Will your company adjust its operations in any way as a result of this election? If so, how?
Martz: “(It) doesn’t change our investment strategy or approach to the business. We run our business with a long-term perspective.”
Dreher: “Not at all. It is business as usual for THG, and (we’re) optimistic about the future of both our industry and our great nation in general.”
Wali: “At this time, we don’t anticipate changing our approach to business. We treat our customers, employees, partners and the members of our community fairly and with respect. That’s not going to change. And, to be honest, the country is not defined by the president, nor does a president single-handedly determine our fate. The overall economy has already proven it is resilient, and initial dips in the markets seem to be righting themselves. That, to me, is more meaningful than speculating on what may be to come.

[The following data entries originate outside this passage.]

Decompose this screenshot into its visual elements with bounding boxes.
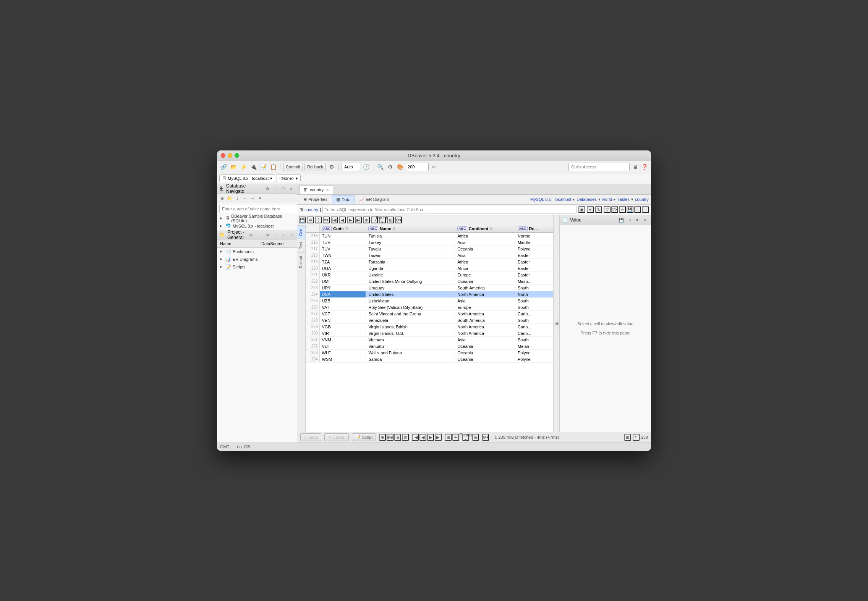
cell-code[interactable]: VEN [319, 317, 366, 323]
table-row[interactable]: 223URYUruguaySouth AmericaSouth [306, 284, 553, 291]
cell-code[interactable]: TUN [319, 233, 366, 239]
cell-name[interactable]: Wallis and Futuna [366, 349, 455, 356]
cell-name[interactable]: Uganda [366, 265, 455, 271]
table-row[interactable]: 234WSMSamoaOceaniaPolyne [306, 356, 553, 362]
zoom-out-button[interactable]: 🔍 [376, 163, 384, 171]
tab-country[interactable]: ⊞ country ✕ [300, 185, 333, 194]
tree-item-sqlite[interactable]: ▶ 🗄 DBeaver Sample Database (SQLite) [217, 215, 297, 222]
filter-prev-icon[interactable]: ← [634, 206, 641, 213]
new-sql-button[interactable]: 📋 [269, 163, 277, 171]
cell-region[interactable]: South [515, 304, 553, 310]
cell-region[interactable]: South [515, 284, 553, 291]
table-row[interactable]: 222UMIUnited States Minor OutlyingOceani… [306, 278, 553, 284]
cell-region[interactable]: Easter [515, 271, 553, 278]
cell-code[interactable]: UGA [319, 265, 366, 271]
new-connection-button[interactable]: 🔗 [219, 163, 228, 171]
row-add-copy-icon[interactable]: ⊕⊕ [387, 434, 394, 441]
table-row[interactable]: 215TUNTunisiaAfricaNorthe [306, 233, 553, 239]
cell-name[interactable]: Saint Vincent and the Grena [366, 310, 455, 317]
new-conn-icon[interactable]: ⊕ [219, 195, 225, 202]
cell-code[interactable]: TZA [319, 258, 366, 265]
table-row[interactable]: 231VNMVietnamAsiaSouth [306, 336, 553, 343]
row-delete-icon[interactable]: ⊖ [394, 434, 401, 441]
cell-code[interactable]: TUV [319, 246, 366, 252]
nav-arrow-left[interactable]: ← [241, 195, 248, 202]
name-filter-icon[interactable]: ▽ [393, 227, 395, 231]
side-tab-text[interactable]: Text [297, 239, 305, 252]
value-save-icon[interactable]: 💾 [618, 216, 625, 223]
auto-commit-selector[interactable]: Auto [342, 163, 360, 171]
cell-region[interactable]: Polyne [515, 349, 553, 356]
table-row[interactable]: 232VUTVanuatuOceaniaMelan [306, 343, 553, 349]
panels-icon[interactable]: Panels ▾ [379, 216, 386, 223]
first-icon[interactable]: |◀ [412, 434, 419, 441]
table-row[interactable]: 226VATHoly See (Vatican City State)Europ… [306, 304, 553, 310]
nav-arrow-right[interactable]: → [249, 195, 256, 202]
filter-options-icon[interactable]: ◉ [578, 206, 585, 213]
cell-name[interactable]: Samoa [366, 356, 455, 362]
table-row[interactable]: 228VENVenezuelaSouth AmericaSouth [306, 317, 553, 323]
cell-region[interactable]: Middle [515, 239, 553, 246]
cell-region[interactable]: Polyne [515, 356, 553, 362]
cell-region[interactable]: Easter [515, 258, 553, 265]
table-row[interactable]: 216TURTurkeyAsiaMiddle [306, 239, 553, 246]
quick-access-input[interactable] [568, 163, 630, 171]
cell-continent[interactable]: Asia [455, 239, 515, 246]
layout-icon[interactable]: ⊞ [387, 216, 394, 223]
copy-results-icon[interactable]: ⊞ [624, 434, 631, 441]
project-settings-icon[interactable]: ⚙ [248, 231, 254, 238]
table-row[interactable]: 224USAUnited StatesNorth AmericaNorth [306, 291, 553, 297]
col-continent[interactable]: ABC Continent ▽ [455, 225, 515, 233]
table-row[interactable]: 217TUVTuvaluOceaniaPolyne [306, 246, 553, 252]
col-region[interactable]: ABC Re... [515, 225, 553, 233]
close-button[interactable] [221, 153, 225, 158]
cell-continent[interactable]: Africa [455, 258, 515, 265]
cell-region[interactable]: Micro... [515, 278, 553, 284]
cell-code[interactable]: TUR [319, 239, 366, 246]
cell-name[interactable]: Tunisia [366, 233, 455, 239]
col-code[interactable]: ABC Code ▽ [319, 225, 366, 233]
cell-continent[interactable]: South America [455, 317, 515, 323]
cell-continent[interactable]: Asia [455, 336, 515, 343]
cell-region[interactable]: Carib... [515, 323, 553, 330]
cell-name[interactable]: Vietnam [366, 336, 455, 343]
cell-code[interactable]: UMI [319, 278, 366, 284]
cell-name[interactable]: United States Minor Outlying [366, 278, 455, 284]
panel-collapse-handle[interactable]: ◀ [553, 215, 559, 432]
project-arrow-icon[interactable]: → [272, 231, 279, 238]
table-row[interactable]: 225UZBUzbekistanAsiaSouth [306, 297, 553, 304]
folder-icon[interactable]: 📁 [226, 195, 233, 202]
cell-continent[interactable]: Europe [455, 271, 515, 278]
table-row[interactable]: 221UKRUkraineEuropeEaster [306, 271, 553, 278]
cell-continent[interactable]: Oceania [455, 356, 515, 362]
cell-name[interactable]: Vanuatu [366, 343, 455, 349]
cell-continent[interactable]: North America [455, 330, 515, 336]
last-icon[interactable]: ▶| [435, 434, 442, 441]
close-nav-icon[interactable]: × [288, 185, 295, 192]
cell-region[interactable]: Easter [515, 252, 553, 258]
save-button[interactable]: ✓ Save [300, 433, 321, 441]
minimize-button[interactable] [228, 153, 232, 158]
cell-region[interactable]: Carib... [515, 310, 553, 317]
help-button[interactable]: ❓ [640, 163, 649, 171]
table-row[interactable]: 230VIRVirgin Islands, U.S.North AmericaC… [306, 330, 553, 336]
cell-code[interactable]: VNM [319, 336, 366, 343]
cell-region[interactable]: South [515, 297, 553, 304]
navigator-search-input[interactable] [219, 205, 299, 213]
breadcrumb-databases[interactable]: Databases [577, 197, 597, 202]
project-new-icon[interactable]: ⊕ [264, 231, 270, 238]
maximize-nav-icon[interactable]: □ [280, 185, 287, 192]
themes-button[interactable]: 🖥 [631, 163, 640, 171]
breadcrumb-world[interactable]: world [602, 197, 612, 202]
cell-name[interactable]: United States [366, 291, 455, 297]
datasource-selector[interactable]: 🗄 MySQL 8.x - localhost ▾ [219, 174, 275, 182]
cell-name[interactable]: Virgin Islands, British [366, 323, 455, 330]
filter-down-icon[interactable]: ▾ [587, 206, 594, 213]
last-row-icon[interactable]: ▶| [355, 216, 362, 223]
cell-name[interactable]: Tuvalu [366, 246, 455, 252]
cell-name[interactable]: Uruguay [366, 284, 455, 291]
nav-menu-icon[interactable]: ▾ [257, 195, 264, 202]
filter-input[interactable] [322, 206, 577, 213]
cell-name[interactable]: Tanzania [366, 258, 455, 265]
cell-region[interactable]: North [515, 291, 553, 297]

Bojanowski: “We will not adjust our operations until we have a better understanding of what the impact is going to be. On (the day after the election), we had a meeting with our revenue team. We do have a daily report being produced now on key markets like New York City, Washington, D.C., San Francisco and Los Angeles—the kind of markets that are gateway cities. We’re watching very, very closely the cancelations occurring in hotels, the origins of those reservations. We’re also tightly monitoring the origins of reservations made in our hotels outside the country and the pace of those reservations. … There’s nothing alarming yet. We’ve seen some, but not at a level that’s alarming. The sample size is not statistically valid at this point in time.”
Additional thoughts on the results of the election:
Martz: “It looks like Alec Baldwin will now be a permanent cast member on (Saturday Night Live), so we have that to look forward to.”
Dreher: “In our humble opinion, no matter who we all voted for, it is time to put aside polarization on both sides and come together as a country. The president-elect has the bully pulpit and hopefully will set a refreshed optimistic tone. The president has expressed a positive transition of power the past couple of days and taken the high road, which says a lot about his character—that being country above party. In the end, we all have to remember how grateful and blessed we are to live in the best country in the world. We aren’t all perfect, yet our diversity, values, and strong democracy is unmatched in the world.”
Bojanowski: “Being based in Washington, D.C., and having a number of hotels in the area, a change in administration is a really good thing for demand in D.C. Inauguration is a good thing for demand. With the ‘drain the swamp’ approach from Donald Trump, we expect significantly higher levels of activity and demand for hotels around this election, in particular because the claims of essentially wiping out the status quo and everyone in it means new people coming in.”